Este artigo aborda o projeto coreográfico participativo A Viagem (2011-2024) de Filipa Francisco, no qual a artista e a sua equipa desenvolvem um processo de trabalho e uma peça para palco com grupos de ‘‘músicas e danças tradicionais’’ portuguesas, em diferentes regiões do território português.
Sendo um projeto de arte participativa - e, portanto, comprometendo-se claramente com os valores da democracia -, A Viagem aproxima-se de uma cultura coreográfica popular que foi, no período do Estado Novo (1933-1974), usada como ferramenta de propaganda ideológica do regime ditatorial português. O artigo procura tratar o projeto a partir da tensão entre certos princípios das práticas artísticas comunitárias e A Viagem em particular, e este repertório de ‘‘danças tradicionais’’ que os coletivos transmitem, praticam e apresentam, ainda na atualidade, como representações do passado.

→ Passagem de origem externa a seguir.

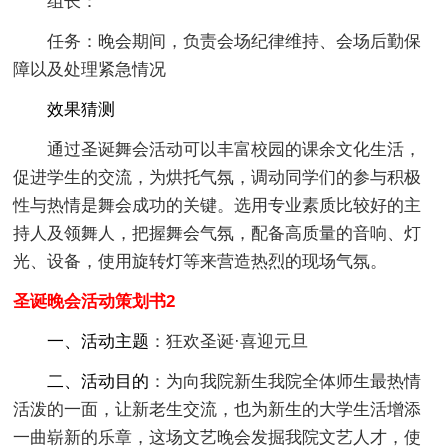
组长：
任务：晚会期间，负责会场纪律维持、会场后勤保
障以及处理紧急情况
效果猜测
通过圣诞舞会活动可以丰富校园的课余文化生活，
促进学生的交流，为烘托气氛，调动同学们的参与积极
性与热情是舞会成功的关键。选用专业素质比较好的主
持人及领舞人，把握舞会气氛，配备高质量的音响、灯
光、设备，使用旋转灯等来营造热烈的现场气氛。
圣诞晚会活动策划书2
一、活动主题
：狂欢圣诞·喜迎元旦
二、活动目的
：为向我院新生我院全体师生最热情
活泼的一面，让新老生交流，也为新生的大学生活增添
一曲崭新的乐章，这场文艺晚会发掘我院文艺人才，使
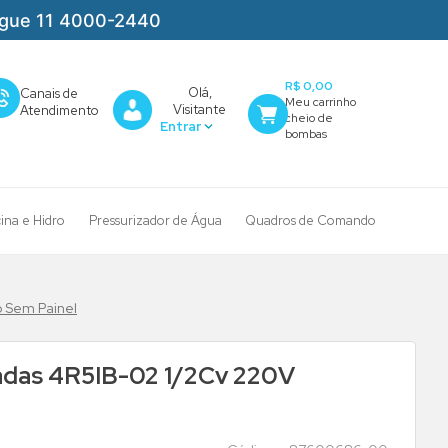
igue 11 4000-2440
R$ 0,00
Olá,
Canais de
Visitante
Atendimento
cina e Hidro
Pressurizador de Água
Quadros de Comando
 Sem Painel
adas 4R5IB-02 1/2Cv 220V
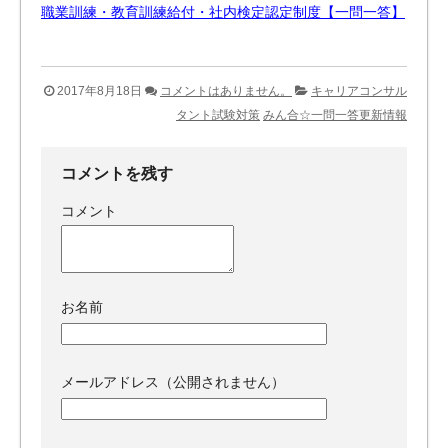
職業訓練・教育訓練給付・社内検定認定制度【一問一答】
2017年8月18日
コメントはありません。
キャリアコンサル
タント試験対策
みん合☆一問一答更新情報
コメントを残す
コメント
お名前
メールアドレス（公開されません）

Dado que participei durante alguns anos, no projeto, enquanto intérprete profissional, a minha experiência é determinante na forma como ele é aqui tratado. Contudo, as conversas realizadas com Filipa Francisco e com Telma Martinho e Pedro Farate, dois elementos de grupos de danças tradicionais que participaram na peça foram para cruciais, não só para entender as suas experiências pessoais, neste contexto, como também para abordar os objetivos, as metodologias de trabalho e a materialização em obra d’A Viagem.